1017. The Best Peak Shape (35)
时间限制
1000 ms
内存限制
65536 kB
代码长度限制
8000 B
判题程序
Standard
作者
CHEN, Yue
In many research areas, one important target of analyzing data is to find the best "peak shape" out of a huge amount of raw data full of noises. A "peak shape" of length L is an ordered sequence of L numbers { D1, ..., DL } satisfying that there exists an index i (1 < i < L) such that D1 < ... < Di-1 < Di > Di+1 > ... > DL.
Now given N input numbers ordered by their indices, you may remove some of them to keep the rest of the numbers in a peak shape. The best peak shape is the longest sub-sequence that forms a peak shape. If there is a tie, then the most symmetric (meaning that the difference of the lengths of the increasing and the decreasing sub-sequences is minimized) one will be chosen.
Input Specification:
Each input file contains one test case. For each case, the first line gives an integer N (3 <= N <= 104). Then N integers are given in the next line, separated by spaces. All the integers are in [-10000, 10000].
Output Specification:
For each case, print in a line the length of the best peak shape, the index (starts from 1) and the value of the peak number. If the solution does not exist, simply print "No peak shape" in a line. The judge's input guarantees the uniqueness of the output.
Sample Input 1:
20
1 3 0 8 5 -2 29 20 20 4 10 4 7 25 18 6 17 16 2 -1
Sample Output 1:
10 14 25
Sample Input 2:
5
-1 3 8 10 20
Sample Output 2:
No peak shape
本场顶级压轴题,然后却没什么难度。
给出n个数字,要求找出一个序列满足先上升再下降(严格的),求最长的长度,并且同长度要求左右长度差最小。

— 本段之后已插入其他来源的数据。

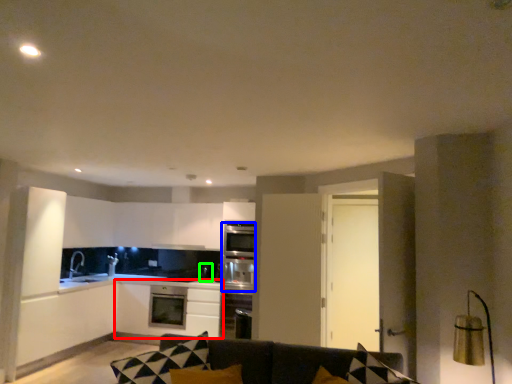 Question: Considering the real-world distances, which object is farthest from cabinetry (highlighted by a red box)? oven (highlighted by a blue box) or appliance (highlighted by a green box)?

Choices:
 (A) oven
 (B) appliance

Answer: (B) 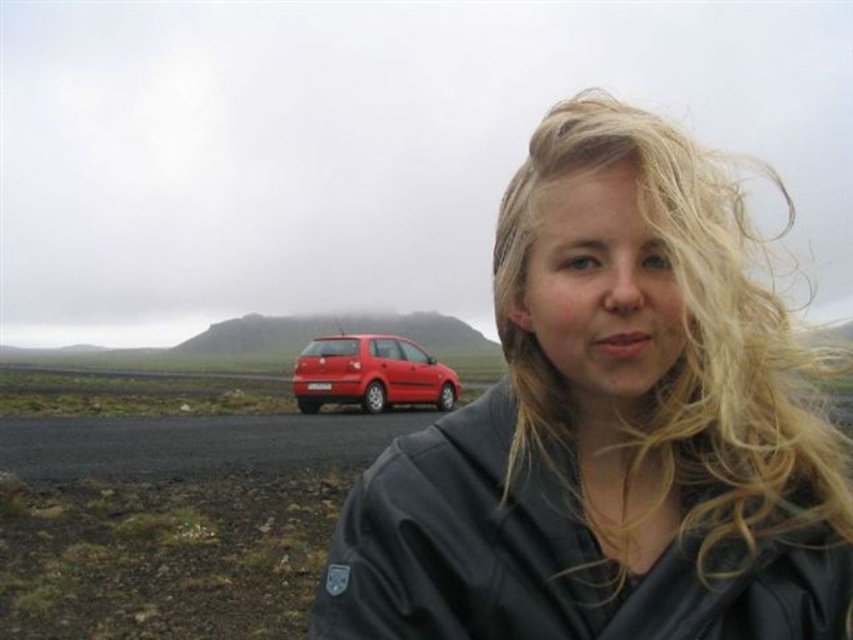 Does blonde silky hair at center have a lesser height compared to shiny red hatchback at center?

No.

Does blonde silky hair at center have a lesser width compared to shiny red hatchback at center?

Incorrect, blonde silky hair at center's width is not less than shiny red hatchback at center's.

Who is more distant from viewer, [576,128] or [338,336]?

Point [338,336]

Where is `blonde silky hair at center`? This screenshot has height=640, width=853. blonde silky hair at center is located at coordinates (663, 352). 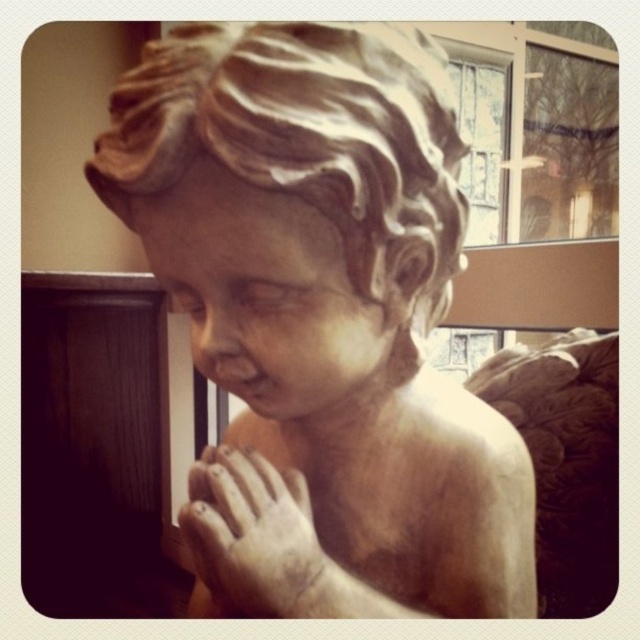 You are an art conservator examining the sculpture. You notice two parts of the statue, the matte white statue at center and the matte stone hand at center. Which part appears nearer to you?

The matte white statue at center is closer to the viewer than the matte stone hand at center, so the matte white statue at center appears nearer.

You are an art restorer working on the matte white statue at center and the matte stone hand at center. You need to place both items on a shelf that can only hold items up to the width of the wider object. Which object determines the maximum width the shelf must accommodate?

The matte white statue at center determines the maximum width the shelf must accommodate because its width surpasses that of the matte stone hand at center.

其实就是求最长上升子序列,对于一个位置i,我们可以从前往后求出以i为结尾的最长上升子序列的长度,同样可以从后往前再求一遍。
这样两边加起来减一就是这个点的答案,然后在比较一下那个比较优就行了。求最长上升什么的可以用树状数组或者二分。
#include<map>
#include<set>
#include<ctime>
#include<cmath>
#include<queue>
#include<string>
#include<vector>
#include<cstdio>
#include<cstring>
#include<iostream>
#include<algorithm>
#include<functional>
using namespace std;
#define ms(x,y) memset(x,y,sizeof(x))
#define rep(i,j,k) for(int i=j;i<=k;i++)
#define per(i,j,k) for(int i=j;i>=k;i--)
#define loop(i,j,k) for (int i=j;i!=-1;i=k[i])
#define inone(x) scanf("%d",&x)
#define intwo(x,y) scanf("%d%d",&x,&y)
#define inthr(x,y,z) scanf("%d%d%d",&x,&y,&z)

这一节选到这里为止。